Alternance ingénieur IA : rémunération réelle en 2026

Vous vous demandez combien gagne un alternant ingénieur IA en 2026 ? Cet article vous dévoile la réalité des salaires et les tendances du marché. Ne manquez pas ces informations essentielles pour votre avenir professionnel !

Le cadre légal fixe un plancher, pas un plafond : ce que dit vraiment le Code du travail

Alternance ingénieur IA rémunération 2026

Quand on cherche une alternance ingénieur IA, la première chose qu’on regarde, c’est la rémunération affichée dans l’offre. Et souvent, on tombe sur une fourchette floue ou un montant qui semble arbitraire. En réalité, tout part d’un mécanisme assez précis, fixé par le Code du travail aux articles D6222-26 et suivants.

Le principe : la rémunération d’un alternant en contrat d’apprentissage est calculée en pourcentage du SMIC selon deux variables – l’âge et l’année de formation. Depuis le 1er novembre 2024, le SMIC mensuel brut est de 1 801,80€. Les paliers légaux vont de 27% du SMIC en 1re année pour un alternant de moins de 18 ans jusqu’à 100% pour un alternant de 26 ans et plus en 3e année de formation.
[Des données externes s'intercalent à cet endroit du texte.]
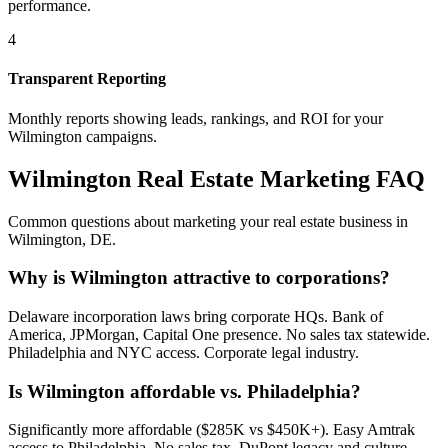
performance.
4
Transparent Reporting
Monthly reports showing leads, rankings, and ROI for your
Wilmington
campaigns.
Wilmington
Real Estate Marketing FAQ
Common questions about marketing your real estate business in
Wilmington
,
DE
.
Why is Wilmington attractive to corporations?
Delaware incorporation laws bring corporate HQs. Bank of
America, JPMorgan, Capital One presence. No sales tax statewide.
Philadelphia and NYC access. Corporate legal industry.
Is Wilmington affordable vs. Philadelphia?
Significantly more affordable ($285K vs $450K+). Easy Amtrak
access to Philadelphia. No sales tax. DuPont legacy and culture.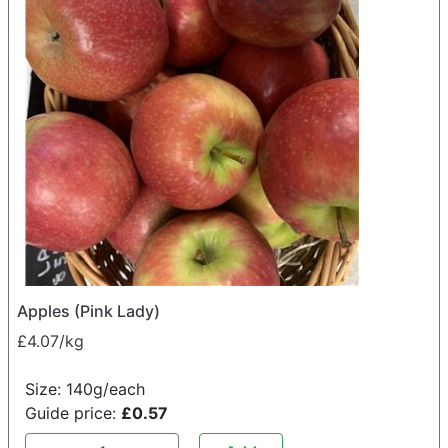
Apples (Pink Lady)
£4.07/kg
Size: 140g/each
Guide price:
£0.57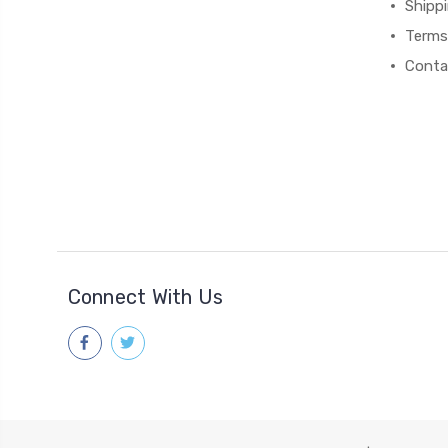
Shipp
Terms
Conta
Connect With Us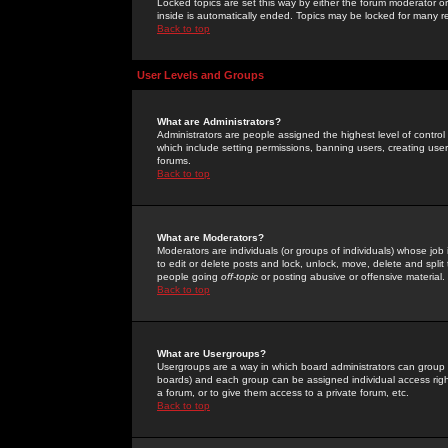
Locked topics are set this way by either the forum moderator or
inside is automatically ended. Topics may be locked for many 
Back to top
User Levels and Groups
What are Administrators?
Administrators are people assigned the highest level of control
which include setting permissions, banning users, creating userg
forums.
Back to top
What are Moderators?
Moderators are individuals (or groups of individuals) whose job 
to edit or delete posts and lock, unlock, move, delete and spli
people going
off-topic
or posting abusive or offensive material.
Back to top
What are Usergroups?
Usergroups are a way in which board administrators can group u
boards) and each group can be assigned individual access right
a forum, or to give them access to a private forum, etc.
Back to top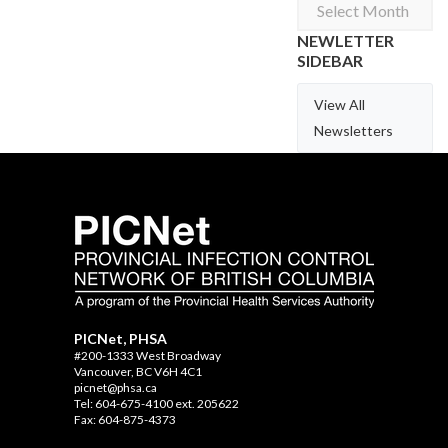
Archives
NEWLETTER
SIDEBAR
View All
Newsletters
PICNet, PHSA
#200-1333 West Broadway
Vancouver, BC V6H 4C1
picnet@phsa.ca
Tel: 604-675-4100 ext. 205622
Fax: 604-875-4373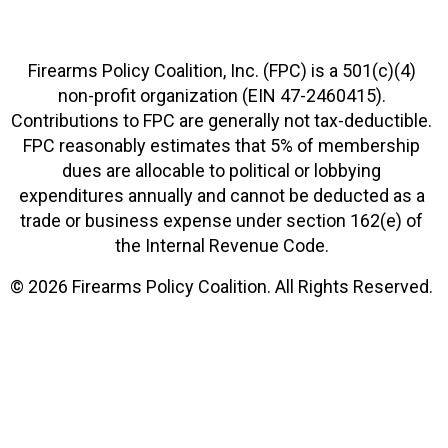
Firearms Policy Coalition, Inc. (FPC) is a 501(c)(4)
non-profit organization (EIN 47-2460415).
Contributions to FPC are generally not tax-deductible.
FPC reasonably estimates that 5% of membership
dues are allocable to political or lobbying
expenditures annually and cannot be deducted as a
trade or business expense under section 162(e) of
the Internal Revenue Code.
© 2026 Firearms Policy Coalition. All Rights Reserved.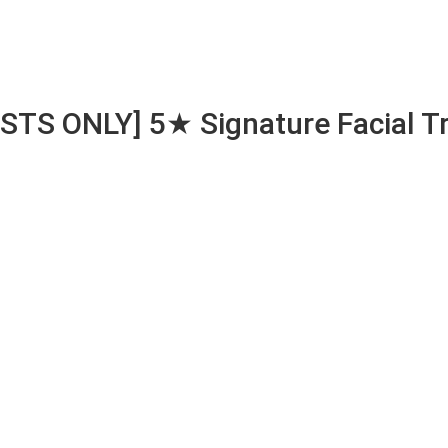
S ONLY] 5★ Signature Facial Tr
Concrètement, un étudiant de 21 ans en 2e année d’apprentissage touche au minimum 60% du SMIC, soit environ 1 081€ brut par mois.

Mais ces minimums légaux deviennent vite un simple point de départ dans les filières ingénieur IA. La loi Avenir professionnel de 2018 a largement ouvert l’apprentissage aux formations bac+5, ce qui a déclenché une vraie concurrence entre entreprises pour attirer les profils IA et machine learning. Les groupes tech ne peuvent plus rester au plancher légal s’ils veulent recruter des candidats sérieux. C’est une réalité du marché qu’on observe partout.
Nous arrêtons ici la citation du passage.